Winfried Kretschmann ist von der Kurpfälzer Nachwuchshoffnung offenbar so angetan, dass er ihm – trotz guter personeller Alternativen im Landtag – den prestigeträchtigen Posten anbietet. Obwohl mit Wissenschaftsministerin Theresia Bauer ja schon eine Heidelbergerin im Kabinett sitzt. Im Hinterkopf behalten sollte man außerdem: Die letzten fünf Jahre leitete die vorherige Fraktionsvorsitzende Edith Sitzmann, Kretschmanns Vertraute und heiße Nachfolgekandidatin, das Ministerium. Den Posten angeboten zu bekommen: eine riesige Chance.

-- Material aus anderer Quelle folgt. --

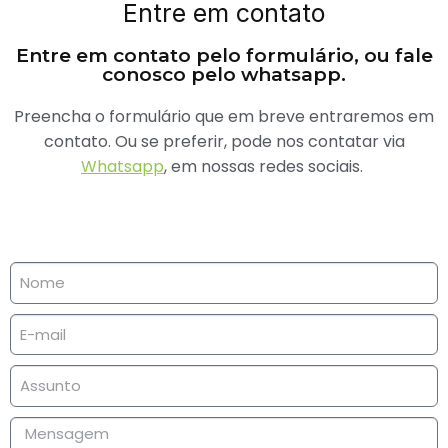
Entre em contato
Entre em contato pelo formulário, ou fale
conosco pelo whatsapp.
Preencha o formulário que em breve entraremos em
contato. Ou se preferir, pode nos contatar via
Whatsapp
, em nossas redes sociais.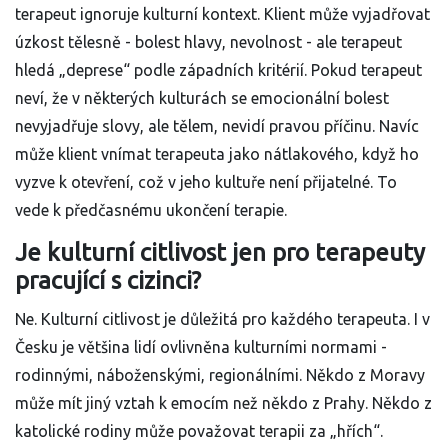
terapeut ignoruje kulturní kontext. Klient může vyjadřovat
úzkost tělesně - bolest hlavy, nevolnost - ale terapeut
hledá „deprese“ podle západních kritérií. Pokud terapeut
neví, že v některých kulturách se emocionální bolest
nevyjadřuje slovy, ale tělem, nevidí pravou příčinu. Navíc
může klient vnímat terapeuta jako nátlakového, když ho
vyzve k otevření, což v jeho kultuře není přijatelné. To
vede k předčasnému ukončení terapie.
Je kulturní citlivost jen pro terapeuty
pracující s cizinci?
Ne. Kulturní citlivost je důležitá pro každého terapeuta. I v
Česku je většina lidí ovlivněna kulturními normami -
rodinnými, náboženskými, regionálními. Někdo z Moravy
může mít jiný vztah k emocím než někdo z Prahy. Někdo z
katolické rodiny může považovat terapii za „hřích“.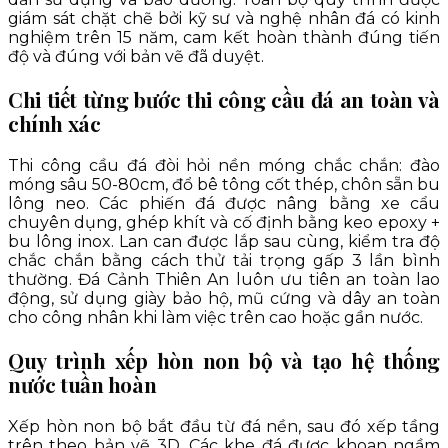
giám sát chặt chẽ bởi kỹ sư và nghệ nhân đá có kinh
nghiệm trên 15 năm, cam kết hoàn thành đúng tiến
độ và đúng với bản vẽ đã duyệt.
Chi tiết từng bước thi công cầu đá an toàn và
chính xác
Thi công cầu đá đòi hỏi nền móng chắc chắn: đào
móng sâu 50-80cm, đổ bê tông cốt thép, chôn sẵn bu
lông neo. Các phiến đá được nâng bằng xe cẩu
chuyên dụng, ghép khít và cố định bằng keo epoxy +
bu lông inox. Lan can được lắp sau cùng, kiểm tra độ
chắc chắn bằng cách thử tải trọng gấp 3 lần bình
thường. Đá Cảnh Thiên An luôn ưu tiên an toàn lao
động, sử dụng giày bảo hộ, mũ cứng và dây an toàn
cho công nhân khi làm việc trên cao hoặc gần nước.
Quy trình xếp hòn non bộ và tạo hệ thống
nước tuần hoàn
Xếp hòn non bộ bắt đầu từ đá nền, sau đó xếp tầng
trên theo bản vẽ 3D. Các khe đá được khoan ngầm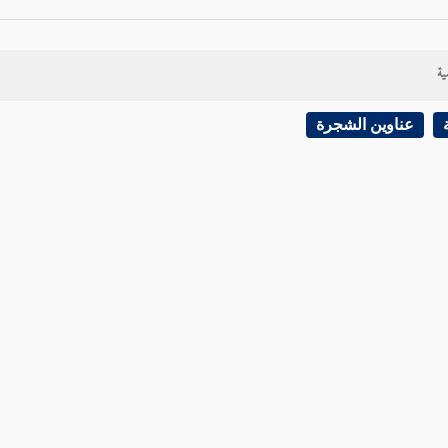
ية
عناوين الشجرة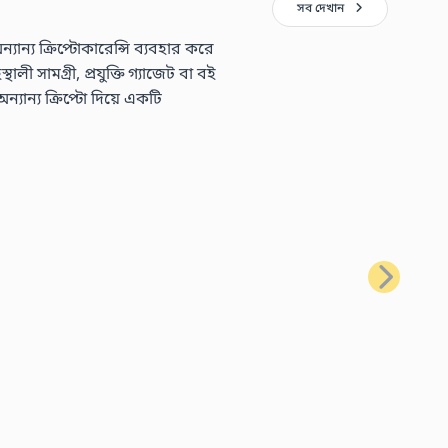
সব দেখান
্য ক্রিপ্টোকারেন্সি ব্যবহার করে
 সামগ্রী, প্রযুক্তি গ্যাজেট বা বই
ন্য ক্রিপ্টো দিয়ে একটি
পরবর্তী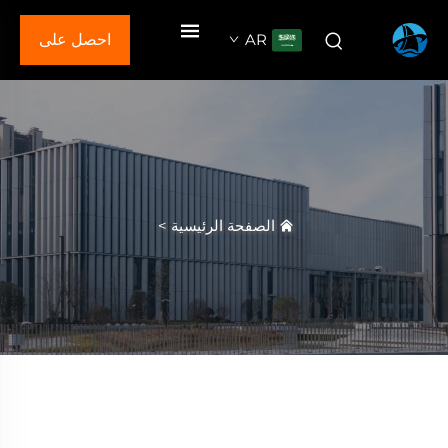
AR
احصل على
عرض سعر
الصفحة الرئيسية
>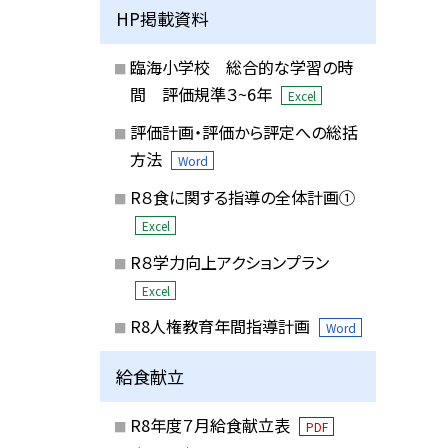
HP掲載資料
臨海小学校 総合的な学習の時
間 評価規準３~6年
Excel
評価計画・評価から評定への総括
方法
Word
R８食に関する指導の全体計画①
Excel
R８学力向上アクションプラン
Excel
R8人権教育年間指導計画
Word
給食献立
R8年度７月給食献立表
PDF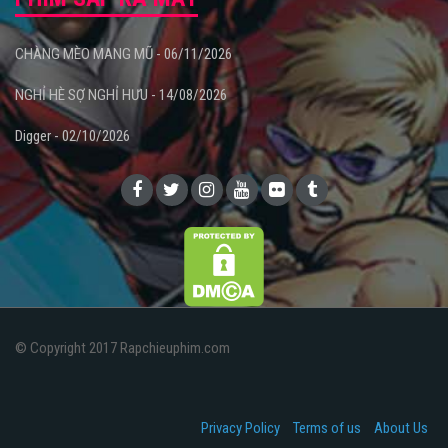
CHÀNG MÈO MANG MŨ - 06/11/2026
NGHỈ HÈ SỢ NGHỈ HƯU - 14/08/2026
Digger - 02/10/2026
© Copyright 2017 Rapchieuphim.com
Privacy Policy
Terms of us
About Us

Läuft sich Bayaz also als Kretschmann-Nachfolger warm? Er selbst würde vermutlich entsprechende Fragen entrüstet zurückweisen. Über Karrierepläne spricht er nicht – er macht einfach. Auch öffentlich dazu äußern, wie er die Herausforderung angehen wird, mit seinen 37 Jahren den über 50-Milliarden-Euro schweren Landeshaushalt zu managen, will er sich vorerst noch nicht. Vereidigt werden die Minister am Mittwoch, Amtsübergabe mit Vorgängerin Sitzmann soll am Freitag sein. Bis dahin herrscht disziplinierte Ruhe.

Einen Einblick in seine Vorstellungen von Finanzpolitik erlaubt aber ein Interview, das vor einer Woche in der Zeitschrift "Capital" erschien. "Wir müssen die Stärke von privatem Kapital erkennen, nutzen und ihm eine Richtung geben", sagte Bayaz. "Es macht einen Unterschied, ob der Kapitalmarkt ein Kohlekraftwerk oder einen großen Windpark finanziert." Ein interessanter Ansatz, wenn Corona-bedingt wenig Landesbudget für ambitionierte Klimaschutzprojekte bereitsteht. "Sparkommissar Bayaz"? Darauf wird er sich wohl nicht reduzieren.

Doch wird man den "Sohn der Stadt" auch künftig in Heidelberg sehen? "Man muss sich eisenhart disziplinieren, um noch ein paar Freiräume zu haben", hatte Bayaz nach einigen Wochen im Bundestag festgestellt. Aber versprochen: "Ich komme von hier, ich habe hier meine Homebase. Ich werde nicht in der Berliner Blase aufgehen."

Tatsächlich tauchen auf seinem sorgfältig gepflegten Instagram-Profil immer wieder Schnappschüsse vom Neckar auf. Auch mit der 93-jährigen Babaane (türkisch für Oma) vor der Handschuhsheimer Tiefburg. Ein paar Bilder gibt es allerdings auch von bayerischen Seen – Lebensgefährtin ist Katharina Schulze (35), die Grünen-Fraktionsvorsitzende im bayerischen Landtag. Noch so eine Nachwuchshoffnung.